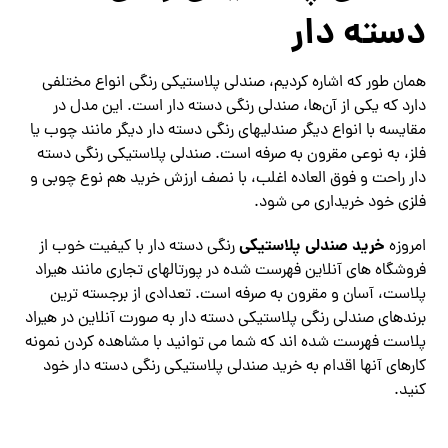
دسته دار
همان طور که اشاره کردیم، صندلی پلاستیکی رنگی انواع مختلفی
دارد که یکی از آن‌ها، صندلی رنگی دسته دار است. این مدل در
مقایسه با انواع دیگر صندلیهای رنگی دسته دار دیگر مانند چوب یا
فلز، به نوعی مقرون به صرفه است. صندلی پلاستیکی رنگی دسته
دار راحت و فوق العاده اغلب، با نصف ارزش خرید هم نوع چوبی و
فلزی خود خریداری می شود.
خرید صندلی پلاستیکی
امروزه
رنگی دسته دار با کیفیت خوب از
فروشگاه های آنلاین فهرست شده در پورتالهای تجاری مانند هیراد
پلاست، آسان و مقرون به صرفه است. تعدادی از برجسته ترین
برندهای صندلی رنگی پلاستیکی دسته دار به صورت آنلاین در هیراد
پلاست فهرست شده اند که شما می توانید با مشاهده کردن نمونه
کارهای آنها اقدام به خرید صندلی پلاستیکی رنگی دسته دار خود
کنید.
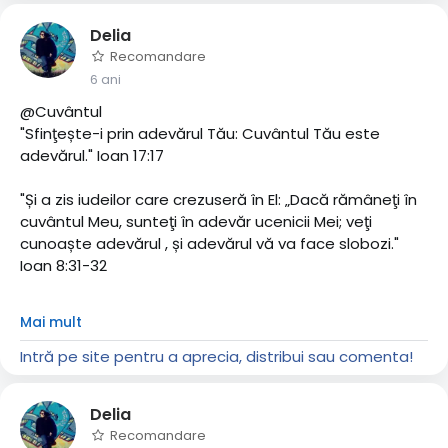
Delia
Recomandare
6 ani
@Cuvântul
"Sfinţește-i prin adevărul Tău: Cuvântul Tău este
adevărul." Ioan 17:17
"Și a zis iudeilor care crezuseră în El: „Dacă rămâneţi în
cuvântul Meu, sunteţi în adevăr ucenicii Mei; veţi
cunoaște adevărul , și adevărul vă va face slobozi."
Ioan 8:31‭-‬32
"Drept răspuns, Isus i-a zis: „Este scris: ‘Omul nu
Mai mult
trăiește numai cu pâine, ci cu orice cuvânt care iese
din gura lui Dumnezeu.’ " Matei 4:4
Intră pe site pentru a aprecia, distribui sau comenta!
"De aceea, pe oricine aude aceste cuvinte ale Mele și
Delia
le face, îl voi asemăna cu un om cu judecată, care și-a
Recomandare
zidit casa pe stâncă." Matei 7:24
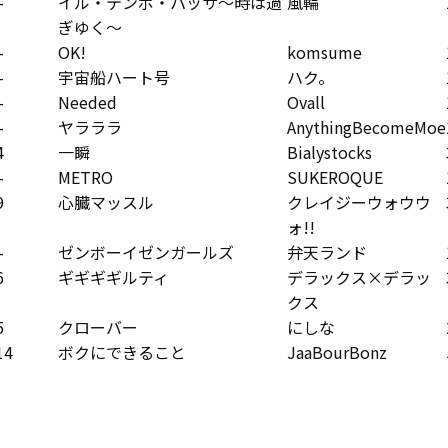
–
イル・テンポ・パッサ～時は過
風輪
ぎゆく～
–
OK!
komsume
–
宇宙船ハート号
ハク。
–
Needed
Ovall
–
ヤラララ
AnythingBecomeMoe
4
一瞬
Bialystocks
–
METRO
SUKEROQUE
9
心臓マッスル
クレイジーウォウウ
ォ!!
–
ゼンボーイゼンガールズ
弁天ランド
6
ギギギギルティ
デラックス×デラッ
クス
5
クローバー
にしな
14
ボクにできること
JaaBourBonz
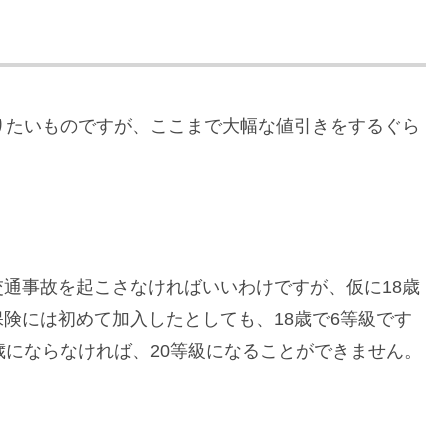
りたいものですが、ここまで大幅な値引きをするぐら
。
通事故を起こさなければいいわけですが、仮に18歳
険には初めて加入したとしても、18歳で6等級です
歳にならなければ、20等級になることができません。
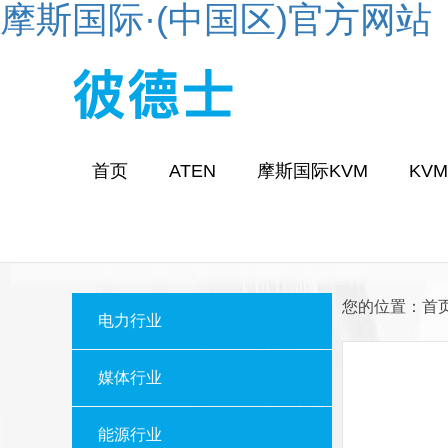
摩斯国际·(中国区)官方网站
首页
ATEN
摩斯国际KVM
KV
您的位置：
首
电力行业
媒体行业
能源行业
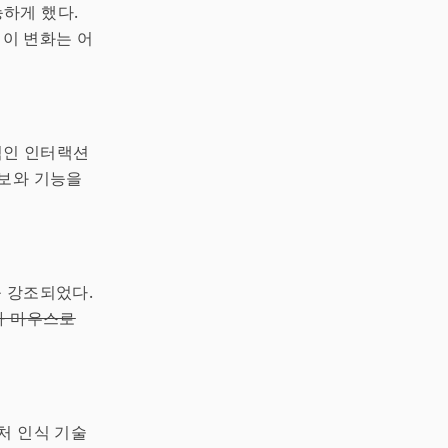
하게 했다.
 이 변화는 어
적인 인터랙션
정보와 기능을
 강조되었다.
가 마우스로
처 인식 기술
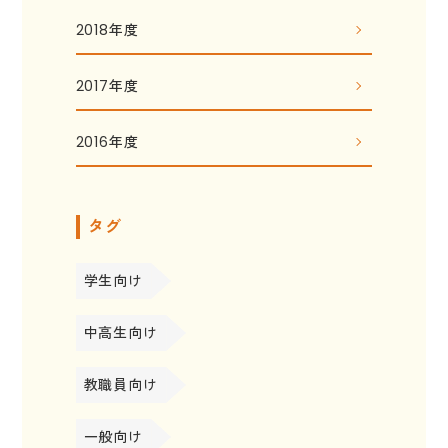
2018年度
2017年度
2016年度
タグ
学生向け
中高生向け
教職員向け
一般向け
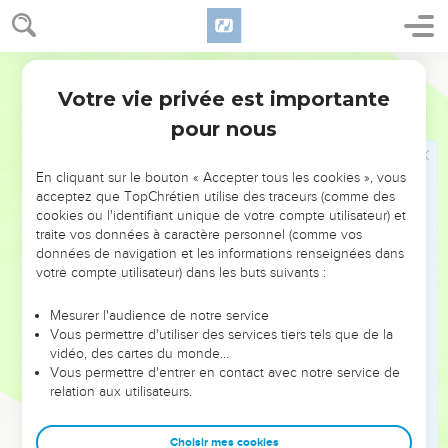
18
Φωνὴ ἐν Ῥαμὰ ἠκούσθη, κλαυθμὸς καὶ ὀδυρμὸς
πολύς· Ῥαχὴλ κλαίουσα τὰ τέκνα αὐτῆς, καὶ οὐκ
Hébreu / Grec - Texte original
ἤθελεν παρακληθῆναι ὅτι οὐκ εἰσίν.
Votre vie privée est importante
Matthieu
2
Le retour d'Égypte
pour nous
19
Τελευτήσαντος δὲ τοῦ Ἡρῴδου ἰδοὺ ἄγγελος κυρίου
En cliquant sur le bouton « Accepter tous les cookies », vous
φαίνεται κατ’ ὄναρ τῷ Ἰωσὴφ ἐν Αἰγύπτῳ
acceptez que TopChrétien utilise des traceurs (comme des
20
λέγων· Ἐγερθεὶς παράλαβε τὸ παιδίον καὶ τὴν
cookies ou l'identifiant unique de votre compte utilisateur) et
traite vos données à caractère personnel (comme vos
μητέρα αὐτοῦ καὶ πορεύου εἰς γῆν Ἰσραήλ,
données de navigation et les informations renseignées dans
τεθνήκασιν γὰρ οἱ ζητοῦντες τὴν ψυχὴν τοῦ παιδίου.
votre compte utilisateur) dans les buts suivants :
21
ὁ δὲ ἐγερθεὶς παρέλαβε τὸ παιδίον καὶ τὴν μητέρα
αὐτοῦ καὶ εἰσῆλθεν εἰς γῆν Ἰσραήλ.
Mesurer l'audience de notre service
Vous permettre d'utiliser des services tiers tels que de la
22
ἀκούσας δὲ ὅτι Ἀρχέλαος βασιλεύει τῆς Ἰουδαίας
vidéo, des cartes du monde…
ἀντὶ τοῦ πατρὸς αὐτοῦ Ἡρῴδου ἐφοβήθη ἐκεῖ
Vous permettre d'entrer en contact avec notre service de
relation aux utilisateurs.
ἀπελθεῖν· χρηματισθεὶς δὲ κατ’ ὄναρ ἀνεχώρησεν εἰς
τὰ μέρη τῆς Γαλιλαίας,
Choisir mes cookies
23
καὶ ἐλθὼν κατῴκησεν εἰς πόλιν λεγομένην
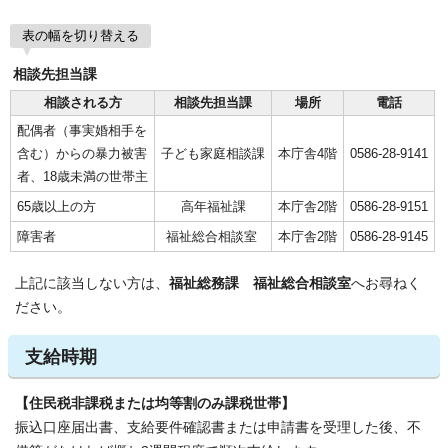
表の幅を切り替える
相談先担当課
相談される方
相談先担当課
場所
電話
配偶者（事実婚相手を
含む）からの暴力被害
子ども家庭相談課
本庁舎4階
0586-28-9141
者、18歳未満の世帯主
65歳以上の方
高年福祉課
本庁舎2階
0586-28-9151
障害者
福祉総合相談室
本庁舎2階
0586-28-9145
上記に該当しない方は、
福祉総務課 福祉総合相談室
へお尋ねく
ださい。
支給時期
【住民税非課税または均等割のみ課税世帯】
振込口座届出書、支給要件確認書または申請書を受理した後、不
══════
▶ Task description:
Reproduce, word for word, only the lines in the records above from the line with "همان طور که" through the line with "λέγων· Ἐγερθεὶς παράλαβε τὸ παιδίον καὶ τὴν", including both ends; omit the pictures.

▶ Written answer:
همان طور که اشاره کردیم، صندلی پلاستیکی رنگی انواع مختلفی
دارد که یکی از آن‌ها، صندلی رنگی دسته دار است. این مدل در
مقایسه با انواع دیگر صندلیهای رنگی دسته دار دیگر مانند چوب یا
فلز، به نوعی مقرون به صرفه است. صندلی پلاستیکی رنگی دسته
دار راحت و فوق العاده اغلب، با نصف ارزش خرید هم نوع چوبی و
فلزی خود خریداری می شود.
خرید صندلی پلاستیکی
امروزه
رنگی دسته دار با کیفیت خوب از
فروشگاه های آنلاین فهرست شده در پورتالهای تجاری مانند هیراد
پلاست، آسان و مقرون به صرفه است. تعدادی از برجسته ترین
برندهای صندلی رنگی پلاستیکی دسته دار به صورت آنلاین در هیراد
پلاست فهرست شده اند که شما می توانید با مشاهده کردن نمونه
کارهای آنها اقدام به خرید صندلی پلاستیکی رنگی دسته دار خود
کنید.
Delia
Recomandare
6 ani
@Cuvântul
"Sfinţește-i prin adevărul Tău: Cuvântul Tău este
adevărul." Ioan 17:17
"Și a zis iudeilor care crezuseră în El: „Dacă rămâneţi în
cuvântul Meu, sunteţi în adevăr ucenicii Mei; veţi
cunoaște adevărul , și adevărul vă va face slobozi."
Ioan 8:31‭-‬32
"Drept răspuns, Isus i-a zis: „Este scris: ‘Omul nu
Mai mult
trăiește numai cu pâine, ci cu orice cuvânt care iese
din gura lui Dumnezeu.’ " Matei 4:4
Intră pe site pentru a aprecia, distribui sau comenta!
"De aceea, pe oricine aude aceste cuvinte ale Mele și
Delia
le face, îl voi asemăna cu un om cu judecată, care și-a
Recomandare
zidit casa pe stâncă." Matei 7:24
–
イル・テンポ・パッサ～時は過
風輪
ぎゆく～
–
OK!
komsume
–
宇宙船ハート号
ハク。
–
Needed
Ovall
–
ヤラララ
AnythingBecomeMoe
4
一瞬
Bialystocks
–
METRO
SUKEROQUE
9
心臓マッスル
クレイジーウォウウ
ォ!!
–
ゼンボーイゼンガールズ
弁天ランド
6
ギギギギルティ
デラックス×デラッ
クス
5
クローバー
にしな
14
ボクにできること
JaaBourBonz
りたいものですが、ここまで大幅な値引きをするぐら
。
通事故を起こさなければいいわけですが、仮に18歳
険には初めて加入したとしても、18歳で6等級です
歳にならなければ、20等級になることができません。
摩斯国际·(中国区)官方网站
首页
ATEN
摩斯国际KVM
KV
您的位置：
首
电力行业
媒体行业
能源行业
하게 했다.
 이 변화는 어
적인 인터랙션
정보와 기능을
 강조되었다.
가 마우스로
처 인식 기술
2018年度
2017年度
2016年度
タグ
学生向け
中高生向け
教職員向け
一般向け
18
Φωνὴ ἐν Ῥαμὰ ἠκούσθη, κλαυθμὸς καὶ ὀδυρμὸς
πολύς· Ῥαχὴλ κλαίουσα τὰ τέκνα αὐτῆς, καὶ οὐκ
Hébreu / Grec - Texte original
ἤθελεν παρακληθῆναι ὅτι οὐκ εἰσίν.
Votre vie privée est importante
Matthieu
2
Le retour d'Égypte
pour nous
19
Τελευτήσαντος δὲ τοῦ Ἡρῴδου ἰδοὺ ἄγγελος κυρίου
En cliquant sur le bouton « Accepter tous les cookies », vous
φαίνεται κατ’ ὄναρ τῷ Ἰωσὴφ ἐν Αἰγύπτῳ
acceptez que TopChrétien utilise des traceurs (comme des
20
λέγων· Ἐγερθεὶς παράλαβε τὸ παιδίον καὶ τὴν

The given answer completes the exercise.